There is always a deeper cause at the root of our cravings.  That deeper cause may be physical or it may be spiritual.  You know there has been a lot of research done on the connection between the physical and spiritual.  Today, physicians, psychologists, and theologians are telling us that our body and our spirit are not as separate as we think and we need to value the body more than we have.

 

For centuries—actually since the New Testament—there has been this dualistic view of our personhood.  A split between our bodies and our spirits.  In Western thinking especially, our bodies were thought to simply be a shell for our spirits.  This led to thinking of the body as bad.  The body was associated with matter, the physical, material world which is weak and evil.  While our spirits corresponded to the spiritual realm—the good, the realm of God.

 

There was actually a type of religion in the New Testament period that denied the humanity of Jesus because of this thinking about the body.  This religion claimed that Jesus only appeared to be human.  Well, people like the apostle Paul dismissed this pretty quickly as heresy.  Paul and the early church were clear that Jesus was both human and divine.

 

I think that understanding of the incarnation of Jesus—God became a body, human flesh, and lived among us—is important for us to hold onto.  Our humanity, our bodies are a source of revelation.  We are not angels or spirit beings.  We have a body and in this body we know both the ecstasy of a relationship with God, and the agony of our weakness and shortcomings.

 

Our bodies can tell us something about our craving for God.  Now, we might not get great spiritual insight from craving a chocolate chip cookie, but we do understand something of the nature of desire in that craving.

 

The psalmist uses the language of physical craving over and over again to express desire and longing for God.  We sang one of those psalms tonight.  Psalm 42: “As the deer thirsts for flowing streams, so my soul is longing for you, my God.”  Psalm 63: “O God, you are my God, I long for you; my soul thirsts for you; my body seeks for you as in a dry and weary land without water.”

 

In our scripture reading from John we get a hint of the connection between our physical cravings and our spiritual cravings.  The large crowd kept following Jesus.  They were drawn to him, they craved him.  They weren’t quite sure what the source of their craving was.  Maybe it was curiosity about all the miracles they had seen him do.  Maybe it was a longing in some of them to be the recipient of Jesus’ healing power.

 

I don’t think it is coincidence that Jesus winds up feeding this crowd with loaves and fish.  I think the story illustrates for us that there is a connection between the body and the spirit.  Our physical hunger can teach us something about our spiritual hunger.

 

In case we miss that point from this part of the story, Jesus drives it home later on in this chapter. (verses 22-34) We are told that after Jesus feeds the crowd, he spends some time alone on a nearby mountain.  The next day, the crowd goes looking for Jesus.
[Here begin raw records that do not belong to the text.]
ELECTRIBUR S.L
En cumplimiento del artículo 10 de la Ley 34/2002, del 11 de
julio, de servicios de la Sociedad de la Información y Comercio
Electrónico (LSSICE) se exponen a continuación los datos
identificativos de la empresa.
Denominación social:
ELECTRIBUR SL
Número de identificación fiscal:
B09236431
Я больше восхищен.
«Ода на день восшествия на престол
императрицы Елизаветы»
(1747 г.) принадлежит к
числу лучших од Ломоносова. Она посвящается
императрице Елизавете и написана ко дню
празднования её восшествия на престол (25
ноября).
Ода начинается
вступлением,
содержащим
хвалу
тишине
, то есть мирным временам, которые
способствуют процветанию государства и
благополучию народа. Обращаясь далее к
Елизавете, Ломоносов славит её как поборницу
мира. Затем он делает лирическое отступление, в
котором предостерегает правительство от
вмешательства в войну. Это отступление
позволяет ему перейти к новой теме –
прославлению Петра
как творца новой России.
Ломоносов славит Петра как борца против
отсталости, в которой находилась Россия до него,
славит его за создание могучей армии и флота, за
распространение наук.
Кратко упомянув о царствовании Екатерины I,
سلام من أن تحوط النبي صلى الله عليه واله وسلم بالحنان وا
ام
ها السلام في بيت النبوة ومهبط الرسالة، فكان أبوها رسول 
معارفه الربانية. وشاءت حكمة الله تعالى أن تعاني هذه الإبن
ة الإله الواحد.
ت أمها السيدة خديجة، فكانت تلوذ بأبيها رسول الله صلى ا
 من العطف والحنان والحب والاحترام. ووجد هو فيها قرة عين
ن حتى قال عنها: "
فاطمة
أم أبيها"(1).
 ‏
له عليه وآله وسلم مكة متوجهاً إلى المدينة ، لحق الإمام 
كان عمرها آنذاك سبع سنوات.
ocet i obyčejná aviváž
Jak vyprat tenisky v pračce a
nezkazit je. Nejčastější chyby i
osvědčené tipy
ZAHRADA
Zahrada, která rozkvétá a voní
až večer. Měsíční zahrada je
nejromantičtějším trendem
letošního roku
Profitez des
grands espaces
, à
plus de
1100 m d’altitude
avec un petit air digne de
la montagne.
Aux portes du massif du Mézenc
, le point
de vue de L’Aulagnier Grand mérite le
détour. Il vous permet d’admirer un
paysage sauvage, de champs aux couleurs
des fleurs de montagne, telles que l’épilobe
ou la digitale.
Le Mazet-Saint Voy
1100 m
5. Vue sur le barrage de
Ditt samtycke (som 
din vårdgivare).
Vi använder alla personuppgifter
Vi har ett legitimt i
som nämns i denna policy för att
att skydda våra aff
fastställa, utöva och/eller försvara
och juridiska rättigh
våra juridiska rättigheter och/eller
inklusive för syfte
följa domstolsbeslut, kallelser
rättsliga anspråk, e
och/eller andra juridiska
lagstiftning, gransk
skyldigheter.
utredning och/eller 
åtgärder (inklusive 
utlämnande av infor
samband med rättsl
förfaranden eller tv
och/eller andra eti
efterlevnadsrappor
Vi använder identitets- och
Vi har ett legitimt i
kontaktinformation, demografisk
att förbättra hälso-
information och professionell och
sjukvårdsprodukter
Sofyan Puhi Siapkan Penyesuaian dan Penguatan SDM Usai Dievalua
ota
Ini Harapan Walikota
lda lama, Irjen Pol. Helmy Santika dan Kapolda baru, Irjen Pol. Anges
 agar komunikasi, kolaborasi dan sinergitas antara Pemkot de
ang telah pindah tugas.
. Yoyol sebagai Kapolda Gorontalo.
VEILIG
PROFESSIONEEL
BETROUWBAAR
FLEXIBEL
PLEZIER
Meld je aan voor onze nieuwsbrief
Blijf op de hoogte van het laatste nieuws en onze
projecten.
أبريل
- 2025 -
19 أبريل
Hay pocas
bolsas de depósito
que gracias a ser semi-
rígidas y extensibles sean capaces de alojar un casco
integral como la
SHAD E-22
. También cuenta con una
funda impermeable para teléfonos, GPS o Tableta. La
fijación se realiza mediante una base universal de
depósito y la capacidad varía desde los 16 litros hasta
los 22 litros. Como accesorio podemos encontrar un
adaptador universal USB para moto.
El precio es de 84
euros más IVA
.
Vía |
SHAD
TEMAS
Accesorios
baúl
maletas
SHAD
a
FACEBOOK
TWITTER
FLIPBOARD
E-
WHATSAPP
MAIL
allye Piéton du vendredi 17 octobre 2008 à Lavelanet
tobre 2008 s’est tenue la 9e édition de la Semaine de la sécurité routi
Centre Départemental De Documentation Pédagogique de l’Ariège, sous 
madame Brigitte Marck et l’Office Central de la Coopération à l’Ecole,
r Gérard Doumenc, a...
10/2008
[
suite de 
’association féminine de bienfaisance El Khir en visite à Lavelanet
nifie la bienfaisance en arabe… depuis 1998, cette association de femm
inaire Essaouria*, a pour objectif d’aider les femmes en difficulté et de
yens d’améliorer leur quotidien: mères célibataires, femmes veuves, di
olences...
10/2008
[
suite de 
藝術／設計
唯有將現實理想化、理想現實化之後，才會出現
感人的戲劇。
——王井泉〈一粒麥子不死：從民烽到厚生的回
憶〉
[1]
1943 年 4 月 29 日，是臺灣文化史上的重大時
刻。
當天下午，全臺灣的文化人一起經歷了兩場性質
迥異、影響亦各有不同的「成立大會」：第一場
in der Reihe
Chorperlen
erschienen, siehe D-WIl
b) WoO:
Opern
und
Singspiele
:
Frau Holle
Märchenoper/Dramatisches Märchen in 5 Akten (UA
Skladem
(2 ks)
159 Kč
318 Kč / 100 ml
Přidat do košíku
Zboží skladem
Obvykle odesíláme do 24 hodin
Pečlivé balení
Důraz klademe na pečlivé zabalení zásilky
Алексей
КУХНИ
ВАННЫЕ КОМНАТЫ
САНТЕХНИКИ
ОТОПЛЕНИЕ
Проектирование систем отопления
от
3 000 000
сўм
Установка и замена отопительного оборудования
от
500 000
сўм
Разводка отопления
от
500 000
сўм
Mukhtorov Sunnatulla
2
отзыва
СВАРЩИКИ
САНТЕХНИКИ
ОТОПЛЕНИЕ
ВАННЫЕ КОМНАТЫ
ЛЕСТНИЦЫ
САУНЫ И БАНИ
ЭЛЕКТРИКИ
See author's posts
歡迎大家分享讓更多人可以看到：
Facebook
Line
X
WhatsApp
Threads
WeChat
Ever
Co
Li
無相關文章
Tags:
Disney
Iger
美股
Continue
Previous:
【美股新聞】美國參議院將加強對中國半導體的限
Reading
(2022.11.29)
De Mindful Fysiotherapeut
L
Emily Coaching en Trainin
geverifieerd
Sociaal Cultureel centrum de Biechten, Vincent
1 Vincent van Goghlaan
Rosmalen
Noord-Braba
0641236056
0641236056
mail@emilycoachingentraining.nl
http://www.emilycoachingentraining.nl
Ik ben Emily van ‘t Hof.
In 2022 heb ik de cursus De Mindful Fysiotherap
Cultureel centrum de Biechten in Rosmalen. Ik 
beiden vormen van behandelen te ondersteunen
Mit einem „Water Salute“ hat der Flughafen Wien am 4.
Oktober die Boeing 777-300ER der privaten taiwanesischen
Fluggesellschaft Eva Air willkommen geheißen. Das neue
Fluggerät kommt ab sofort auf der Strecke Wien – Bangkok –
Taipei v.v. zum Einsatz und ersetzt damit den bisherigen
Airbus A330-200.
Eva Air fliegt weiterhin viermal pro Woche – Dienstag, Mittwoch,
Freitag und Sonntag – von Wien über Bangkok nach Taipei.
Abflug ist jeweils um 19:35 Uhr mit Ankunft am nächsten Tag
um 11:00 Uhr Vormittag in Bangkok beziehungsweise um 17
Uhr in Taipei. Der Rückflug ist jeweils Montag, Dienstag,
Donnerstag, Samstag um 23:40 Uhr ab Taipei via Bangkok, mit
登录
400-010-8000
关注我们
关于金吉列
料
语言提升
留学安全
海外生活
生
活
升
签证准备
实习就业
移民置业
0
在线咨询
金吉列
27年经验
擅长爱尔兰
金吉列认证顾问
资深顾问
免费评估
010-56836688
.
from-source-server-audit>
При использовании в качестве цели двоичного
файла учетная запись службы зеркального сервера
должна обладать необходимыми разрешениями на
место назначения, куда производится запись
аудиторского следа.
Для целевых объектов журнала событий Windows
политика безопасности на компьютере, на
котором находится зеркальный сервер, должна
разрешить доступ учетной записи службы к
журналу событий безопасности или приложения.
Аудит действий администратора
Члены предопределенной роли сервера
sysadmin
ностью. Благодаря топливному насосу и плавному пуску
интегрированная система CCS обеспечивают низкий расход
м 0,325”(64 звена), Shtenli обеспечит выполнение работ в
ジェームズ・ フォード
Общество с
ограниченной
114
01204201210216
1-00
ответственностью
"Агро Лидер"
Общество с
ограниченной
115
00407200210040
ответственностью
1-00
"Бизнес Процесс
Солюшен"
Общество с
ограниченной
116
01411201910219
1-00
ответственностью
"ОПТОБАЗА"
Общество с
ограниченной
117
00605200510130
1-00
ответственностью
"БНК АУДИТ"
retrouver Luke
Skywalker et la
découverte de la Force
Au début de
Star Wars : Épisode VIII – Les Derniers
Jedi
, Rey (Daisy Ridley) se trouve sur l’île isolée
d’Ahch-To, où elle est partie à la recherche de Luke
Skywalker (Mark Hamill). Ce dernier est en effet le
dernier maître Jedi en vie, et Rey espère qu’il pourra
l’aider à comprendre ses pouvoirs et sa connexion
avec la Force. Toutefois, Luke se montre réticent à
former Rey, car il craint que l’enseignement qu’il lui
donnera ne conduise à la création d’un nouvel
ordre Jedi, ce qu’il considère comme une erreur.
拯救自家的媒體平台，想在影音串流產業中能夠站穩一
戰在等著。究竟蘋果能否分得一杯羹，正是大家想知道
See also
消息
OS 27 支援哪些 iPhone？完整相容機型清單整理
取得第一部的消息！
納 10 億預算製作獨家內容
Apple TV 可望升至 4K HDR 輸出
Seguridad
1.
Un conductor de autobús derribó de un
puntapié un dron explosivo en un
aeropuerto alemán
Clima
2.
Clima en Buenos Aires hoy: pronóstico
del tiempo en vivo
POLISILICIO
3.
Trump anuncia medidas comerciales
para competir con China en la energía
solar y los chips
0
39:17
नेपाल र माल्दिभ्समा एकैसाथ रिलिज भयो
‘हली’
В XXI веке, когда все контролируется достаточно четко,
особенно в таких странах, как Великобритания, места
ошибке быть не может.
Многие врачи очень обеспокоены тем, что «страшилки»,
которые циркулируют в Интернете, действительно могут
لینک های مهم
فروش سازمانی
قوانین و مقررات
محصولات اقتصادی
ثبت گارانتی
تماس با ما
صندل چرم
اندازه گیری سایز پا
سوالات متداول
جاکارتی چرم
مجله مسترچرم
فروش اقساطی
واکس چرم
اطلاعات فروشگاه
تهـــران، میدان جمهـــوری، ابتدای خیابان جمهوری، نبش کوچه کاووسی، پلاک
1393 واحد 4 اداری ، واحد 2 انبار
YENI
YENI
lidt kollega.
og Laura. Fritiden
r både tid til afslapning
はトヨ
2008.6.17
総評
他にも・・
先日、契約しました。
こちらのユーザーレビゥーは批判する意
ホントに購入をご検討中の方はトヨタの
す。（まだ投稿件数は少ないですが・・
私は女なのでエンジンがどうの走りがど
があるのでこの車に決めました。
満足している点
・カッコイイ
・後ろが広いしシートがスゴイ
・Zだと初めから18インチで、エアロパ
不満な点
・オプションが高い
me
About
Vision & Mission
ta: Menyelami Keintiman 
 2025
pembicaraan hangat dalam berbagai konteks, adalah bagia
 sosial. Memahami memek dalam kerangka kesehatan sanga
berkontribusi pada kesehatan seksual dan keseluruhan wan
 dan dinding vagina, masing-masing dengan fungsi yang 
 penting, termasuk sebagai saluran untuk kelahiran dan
They are craving him so badly that they go all the way into the next town looking for him—and they find him.

 

Jesus says to them, “You are looking for me not because you saw the miracle, but because you ate your fill of the loaves.”  Jesus knows that their physical hunger has brought them to this place.

 

Then Jesus says, “Do not work for the food that perishes, but for the food that endures for eternal life.”  The crowd thought Jesus was talking about the manna that fell from heaven in Moses’ day—they were still focused on their physical hunger.

 

Jesus replies, “Moses was not the one who provided the manna, my parent God gives the true bread from heaven.  That bread gives life to the world.”

 

I can imagine mouths are watering—all this talk about bread. With saliva dripping from their lips, the crowd says, “Sir give us this bread always.”

 

In that moment Jesus connects body and spirit saying:  “I am the bread of life.  Whoever comes to me will never be hungry, and whoever believes in me will never be thirsty.”

 

What cravings have brought you to Jesus today?